= Coal mine bump =

Type of mining industry accident

A coal mine bump (a bump, a mine bump, a mountain bump, or a rock burst) is a seismic jolt occurring within an underground mine due to the explosive collapse of one or more support pillars.

In room and pillar mining, tunnels are advanced in a rectangular pattern resembling city streets (tunnels), leaving behind blocks (pillars) of coal. To a miner, a partially completed tunnel resembles a room dug into the coal seam. As mining proceeds, the weight of rock overburden previously supported by coal mined from rooms is redistributed to pillars. If that weight exceeds the strength of a pillar, the pillar can fail by crushing or exploding. An explosive failure is called a “bump.”

In the eastern United States' coalfields, bumps are more likely when the overburden is at least 500 feet (150 m); where a strong, overlying stratum, such as sandstone, occurs near the coalbed; and with a strong, inflexible floor. In the United States, the number of deaths from bumps had dropped off dramatically since the early 1990s, but fatalities are more common in the West where mines often run deeper. Bumps are three times more likely in room-and-pillar mines, and are even more common in mines that do retreat mining, in which the pillars are removed as the miners retreat towards the mine entrance with the intent of allowing an orderly collapse of the mine.

==Incidents==
The Springhill Mining Disaster was a bump that occurred in Springhill, Nova Scotia, Canada on October 23, 1958.

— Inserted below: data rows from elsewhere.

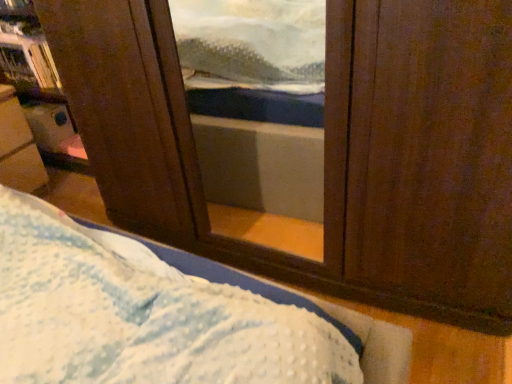 Question: Considering the relative sizes of wooden bookshelf at upper left and metallic silver tray at left in the image provided, is wooden bookshelf at upper left smaller than metallic silver tray at left?

Choices:
 (A) no
 (B) yes

Answer: (B)

Question: Is wooden bookshelf at upper left to the left of metallic silver tray at left from the viewer's perspective?

Choices:
 (A) yes
 (B) no

Answer: (B)

Question: Does wooden bookshelf at upper left have a greater height compared to metallic silver tray at left?

Choices:
 (A) no
 (B) yes

Answer: (A)

Question: Does wooden bookshelf at upper left lie behind metallic silver tray at left?

Choices:
 (A) yes
 (B) no

Answer: (A)

Question: Does wooden bookshelf at upper left turn towards metallic silver tray at left?

Choices:
 (A) yes
 (B) no

Answer: (B)

Question: Is wooden bookshelf at upper left facing away from metallic silver tray at left?

Choices:
 (A) yes
 (B) no

Answer: (B)

Question: Considering the relative sizes of metallic silver tray at left and wooden bookshelf at upper left in the image provided, is metallic silver tray at left thinner than wooden bookshelf at upper left?

Choices:
 (A) no
 (B) yes

Answer: (A)

Question: Can you confirm if metallic silver tray at left is taller than wooden bookshelf at upper left?

Choices:
 (A) yes
 (B) no

Answer: (A)

Question: From a real-world perspective, is metallic silver tray at left on wooden bookshelf at upper left?

Choices:
 (A) yes
 (B) no

Answer: (B)

Question: Is metallic silver tray at left far from wooden bookshelf at upper left?

Choices:
 (A) yes
 (B) no

Answer: (B)

Question: Is wooden bookshelf at upper left inside metallic silver tray at left?

Choices:
 (A) no
 (B) yes

Answer: (A)

Question: Is metallic silver tray at left at the right side of wooden bookshelf at upper left?

Choices:
 (A) no
 (B) yes

Answer: (A)

Question: Is wooden bookshelf at upper left wider or thinner than metallic silver tray at left?

Choices:
 (A) wide
 (B) thin

Answer: (B) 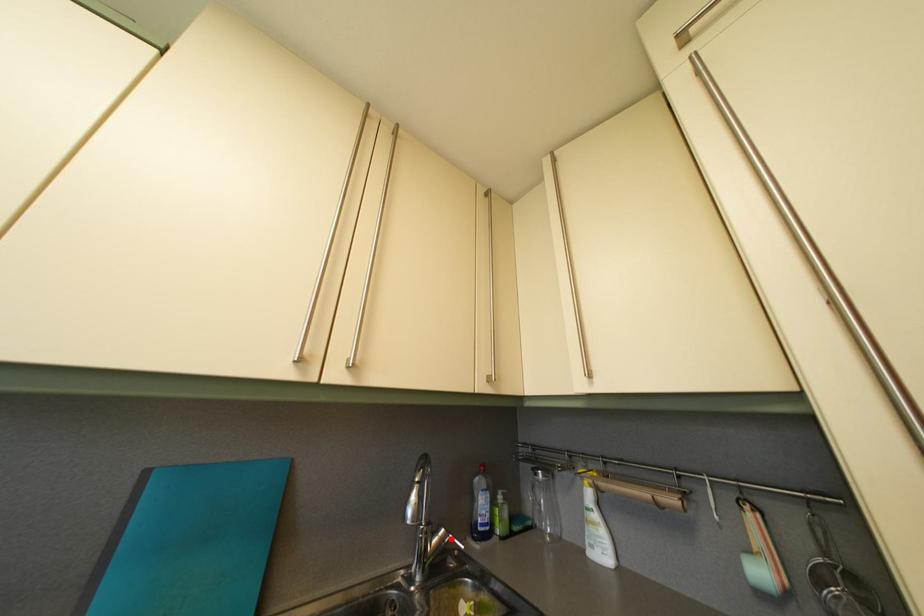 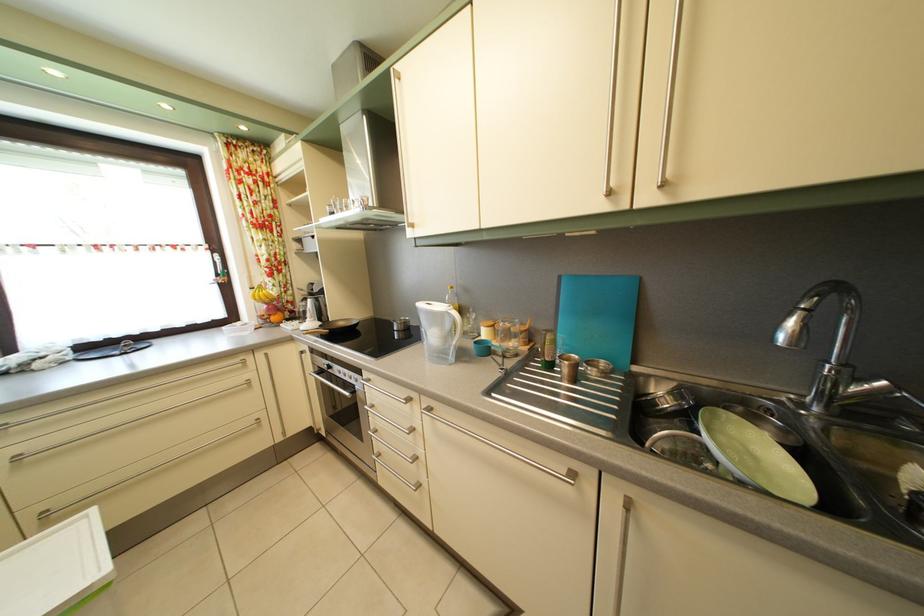 In the second image, find the point that corresponds to the highlighted location in the first image.

(893, 391) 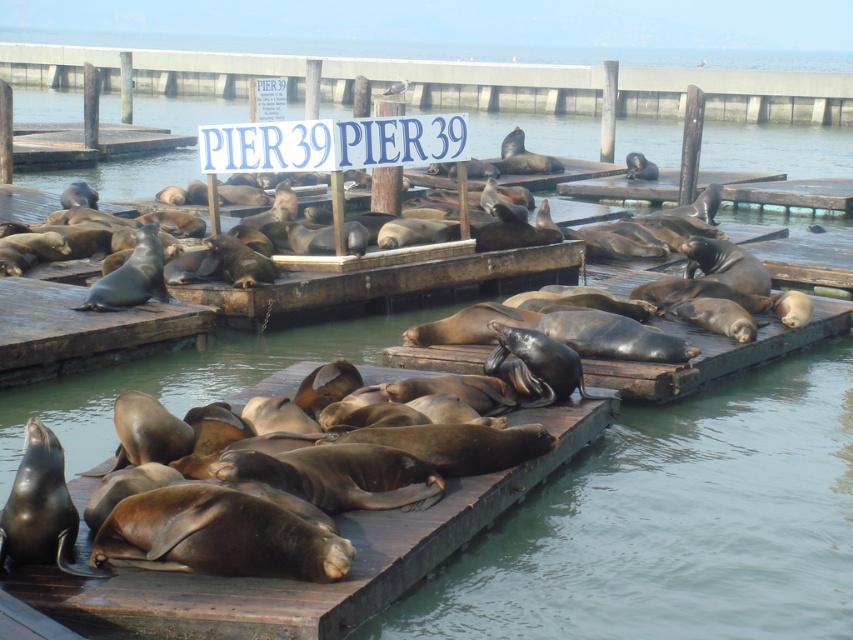 Which is in front, point (61, 45) or point (404, 161)?

Point (404, 161) is in front.

Which of these two, brown wooden dock at center or blue plastic sign at upper center, stands taller?

brown wooden dock at center is taller.

You are a GUI agent. You are given a task and a screenshot of the screen. Output one action in this format:
    pyautogui.click(x=<x>, y=<y>)
    Task: Click on the brown wooden dock at center
    
    Given the screenshot: What is the action you would take?
    pyautogui.click(x=473, y=83)

I want to click on brown wooden dock at center, so click(x=473, y=83).

Does point (454, 552) lie behind point (357, 124)?

No, (454, 552) is closer to viewer.

Is brown matte dock at lower left above blue plastic sign at upper center?

No, brown matte dock at lower left is not above blue plastic sign at upper center.

Which is in front, point (544, 424) or point (273, 145)?

Point (544, 424) is in front.

At what (x,y) coordinates should I click in order to perform the action: click on brown matte dock at lower left. Please return your answer as a coordinate pair (x, y). This screenshot has height=640, width=853. Looking at the image, I should click on (312, 582).

Can you confirm if brown matte dock at lower left is wider than brown wooden dock at center?

In fact, brown matte dock at lower left might be narrower than brown wooden dock at center.

Based on the photo, is brown matte dock at lower left to the right of brown wooden dock at center from the viewer's perspective?

Incorrect, brown matte dock at lower left is not on the right side of brown wooden dock at center.

Is point (91, 609) farther from viewer compared to point (798, 92)?

No, it is not.

Locate an element on the screen. The image size is (853, 640). brown matte dock at lower left is located at coordinates (312, 582).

Debate over the cause of the August 6, 2007, Crandall Canyon Mine disaster, which took place 1,800 feet beneath the surface, raised public awareness about coal mine bumps. Seismologists at the University of Utah and the University of California, Berkeley concluded that an associated 3.9 magnitude temblor was likely caused not by an earthquake, but by the collapse itself. The mine's owner, Robert E. Murray, adamantly disagreed.